→ EXERCISE OBJECTIVE
When a line in the entries below contains the word "Ürün", copy that line.

→ DATA LISTING
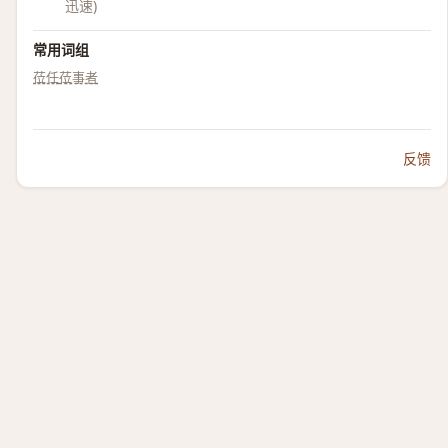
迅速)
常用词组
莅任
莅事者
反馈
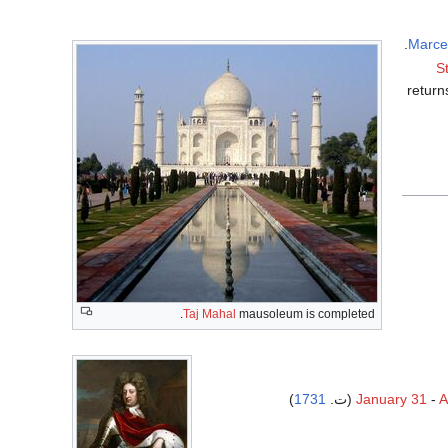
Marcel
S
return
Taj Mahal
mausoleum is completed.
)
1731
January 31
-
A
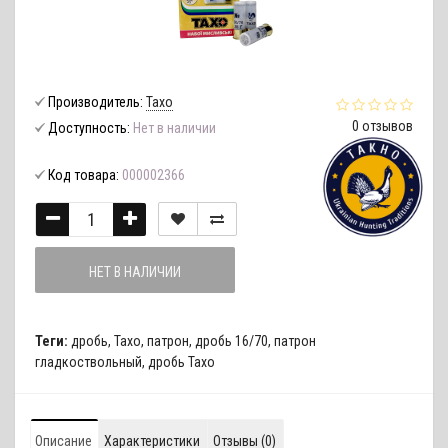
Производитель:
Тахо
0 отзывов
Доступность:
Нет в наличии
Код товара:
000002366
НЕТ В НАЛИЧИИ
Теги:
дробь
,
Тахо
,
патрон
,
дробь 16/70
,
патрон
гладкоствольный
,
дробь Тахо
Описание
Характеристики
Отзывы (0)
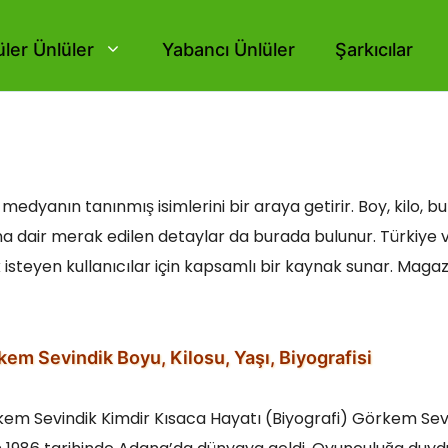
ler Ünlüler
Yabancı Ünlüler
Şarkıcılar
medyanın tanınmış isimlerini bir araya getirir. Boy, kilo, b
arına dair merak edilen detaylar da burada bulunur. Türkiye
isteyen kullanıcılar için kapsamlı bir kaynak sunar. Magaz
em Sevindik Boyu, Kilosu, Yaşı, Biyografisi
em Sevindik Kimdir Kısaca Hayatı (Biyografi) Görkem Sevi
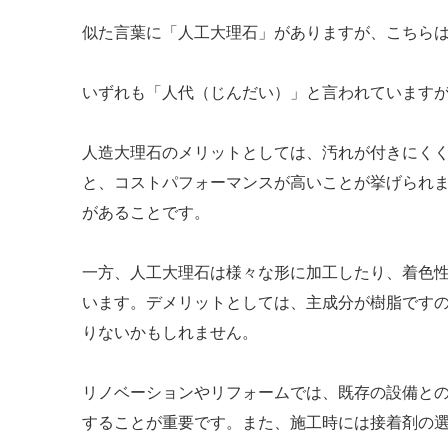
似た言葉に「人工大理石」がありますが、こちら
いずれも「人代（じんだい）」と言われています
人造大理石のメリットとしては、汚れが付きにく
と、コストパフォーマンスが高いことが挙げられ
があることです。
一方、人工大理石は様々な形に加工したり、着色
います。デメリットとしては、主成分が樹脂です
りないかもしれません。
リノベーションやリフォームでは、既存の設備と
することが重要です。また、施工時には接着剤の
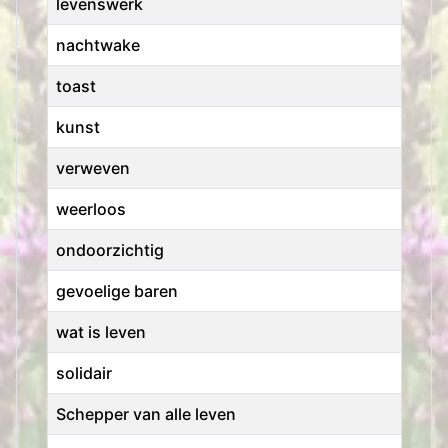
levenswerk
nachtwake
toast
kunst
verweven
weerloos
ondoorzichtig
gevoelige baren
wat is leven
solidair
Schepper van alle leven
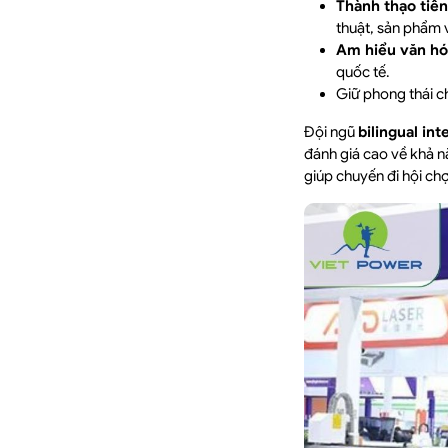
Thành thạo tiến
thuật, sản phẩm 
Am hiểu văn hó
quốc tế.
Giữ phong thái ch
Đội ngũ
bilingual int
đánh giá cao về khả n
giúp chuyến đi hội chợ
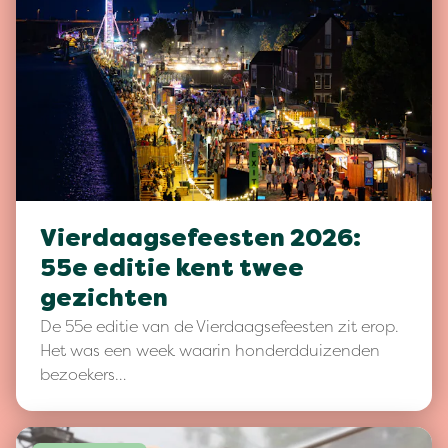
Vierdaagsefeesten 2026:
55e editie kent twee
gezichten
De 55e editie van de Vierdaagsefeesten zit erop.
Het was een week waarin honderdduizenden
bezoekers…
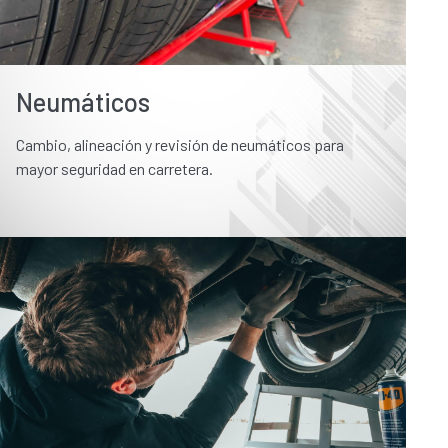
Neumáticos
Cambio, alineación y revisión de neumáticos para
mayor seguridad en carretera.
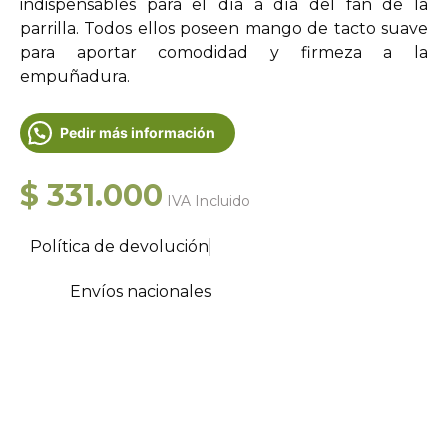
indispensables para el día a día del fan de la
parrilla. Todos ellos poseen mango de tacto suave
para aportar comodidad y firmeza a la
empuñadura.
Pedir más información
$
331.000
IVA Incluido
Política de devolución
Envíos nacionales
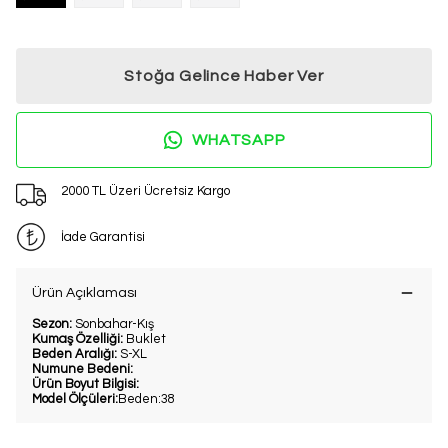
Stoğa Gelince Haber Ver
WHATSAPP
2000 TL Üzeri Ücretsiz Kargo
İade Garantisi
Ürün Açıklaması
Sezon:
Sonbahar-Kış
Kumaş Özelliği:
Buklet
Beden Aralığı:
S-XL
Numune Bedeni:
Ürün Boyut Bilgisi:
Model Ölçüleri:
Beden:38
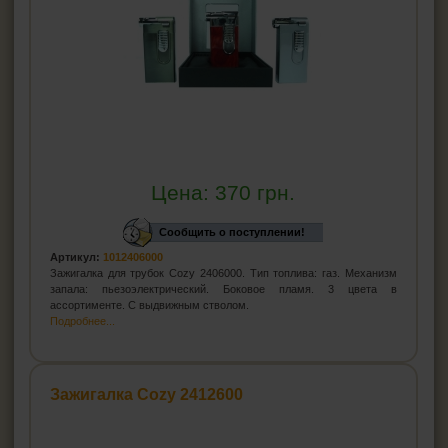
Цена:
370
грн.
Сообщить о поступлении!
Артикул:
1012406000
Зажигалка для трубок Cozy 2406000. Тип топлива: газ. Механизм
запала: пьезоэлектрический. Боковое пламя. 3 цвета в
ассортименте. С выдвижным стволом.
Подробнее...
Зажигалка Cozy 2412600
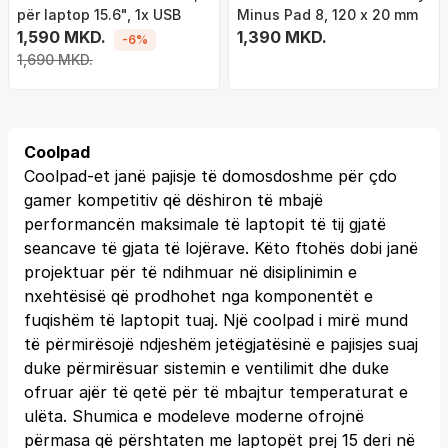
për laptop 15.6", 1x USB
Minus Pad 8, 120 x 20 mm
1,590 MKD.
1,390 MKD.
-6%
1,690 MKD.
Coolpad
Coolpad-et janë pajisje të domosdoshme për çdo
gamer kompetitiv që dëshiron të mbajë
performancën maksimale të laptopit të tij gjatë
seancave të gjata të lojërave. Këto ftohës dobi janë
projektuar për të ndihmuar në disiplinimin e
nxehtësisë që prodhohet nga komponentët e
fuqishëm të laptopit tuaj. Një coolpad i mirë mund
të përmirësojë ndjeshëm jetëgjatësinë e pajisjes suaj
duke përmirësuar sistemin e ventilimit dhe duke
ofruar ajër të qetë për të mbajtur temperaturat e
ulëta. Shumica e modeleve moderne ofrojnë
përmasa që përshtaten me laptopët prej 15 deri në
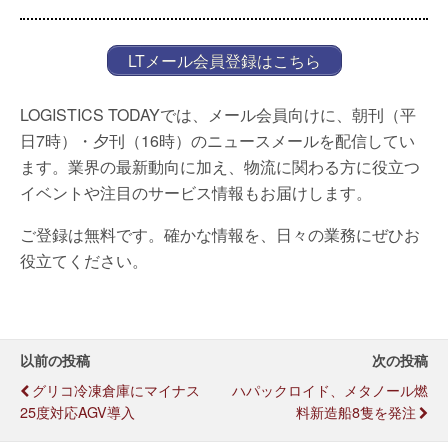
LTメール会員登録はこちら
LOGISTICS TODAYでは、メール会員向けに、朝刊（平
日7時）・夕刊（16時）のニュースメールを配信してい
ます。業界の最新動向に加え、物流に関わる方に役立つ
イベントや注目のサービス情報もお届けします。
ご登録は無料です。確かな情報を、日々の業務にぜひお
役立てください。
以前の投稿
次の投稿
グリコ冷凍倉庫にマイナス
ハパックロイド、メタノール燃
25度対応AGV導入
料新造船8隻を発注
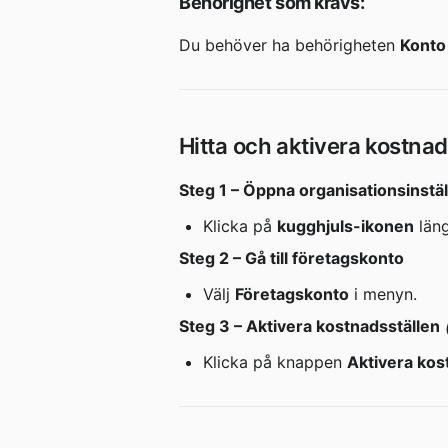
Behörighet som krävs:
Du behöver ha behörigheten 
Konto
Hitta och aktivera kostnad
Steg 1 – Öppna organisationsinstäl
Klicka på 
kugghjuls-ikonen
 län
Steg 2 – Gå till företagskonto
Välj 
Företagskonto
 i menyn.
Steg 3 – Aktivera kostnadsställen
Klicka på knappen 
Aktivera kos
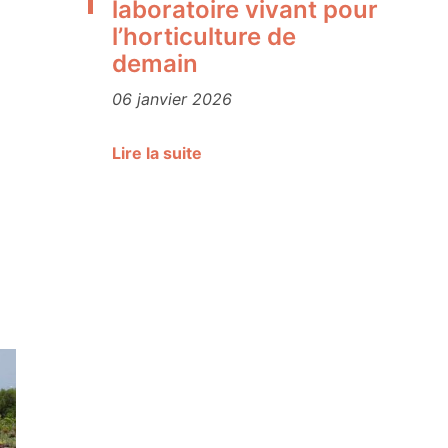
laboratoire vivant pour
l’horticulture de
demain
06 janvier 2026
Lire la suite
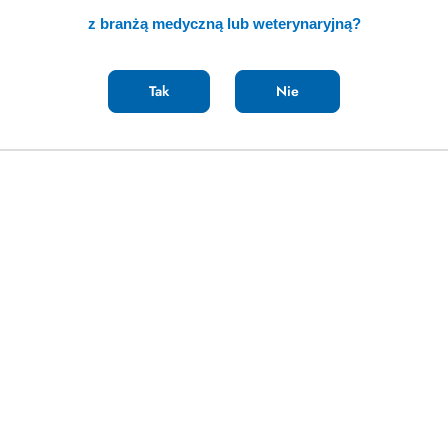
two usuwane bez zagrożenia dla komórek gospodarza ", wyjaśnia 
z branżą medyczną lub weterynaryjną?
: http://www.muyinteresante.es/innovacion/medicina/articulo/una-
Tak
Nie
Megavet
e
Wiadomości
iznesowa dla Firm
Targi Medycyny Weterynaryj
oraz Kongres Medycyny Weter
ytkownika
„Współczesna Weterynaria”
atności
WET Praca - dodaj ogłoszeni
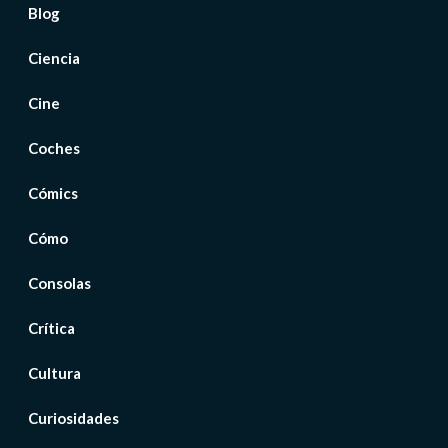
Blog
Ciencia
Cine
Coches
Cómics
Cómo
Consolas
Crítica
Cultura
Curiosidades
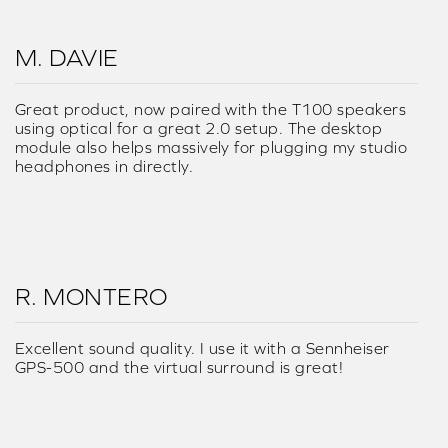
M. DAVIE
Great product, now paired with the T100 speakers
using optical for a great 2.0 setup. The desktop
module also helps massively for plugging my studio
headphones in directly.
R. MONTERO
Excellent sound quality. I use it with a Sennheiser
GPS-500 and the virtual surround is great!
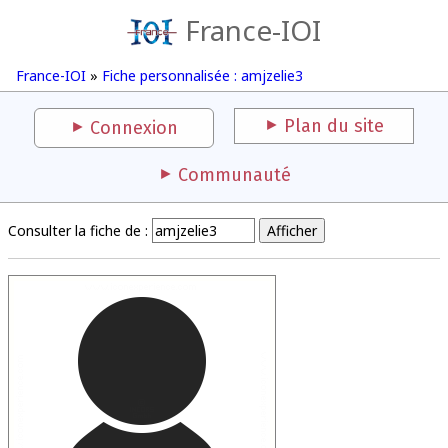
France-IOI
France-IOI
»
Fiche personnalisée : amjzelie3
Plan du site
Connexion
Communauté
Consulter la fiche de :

→ TASK SOLUTION
Ürün Açıklaması
Ürün Boyut Bilgisi:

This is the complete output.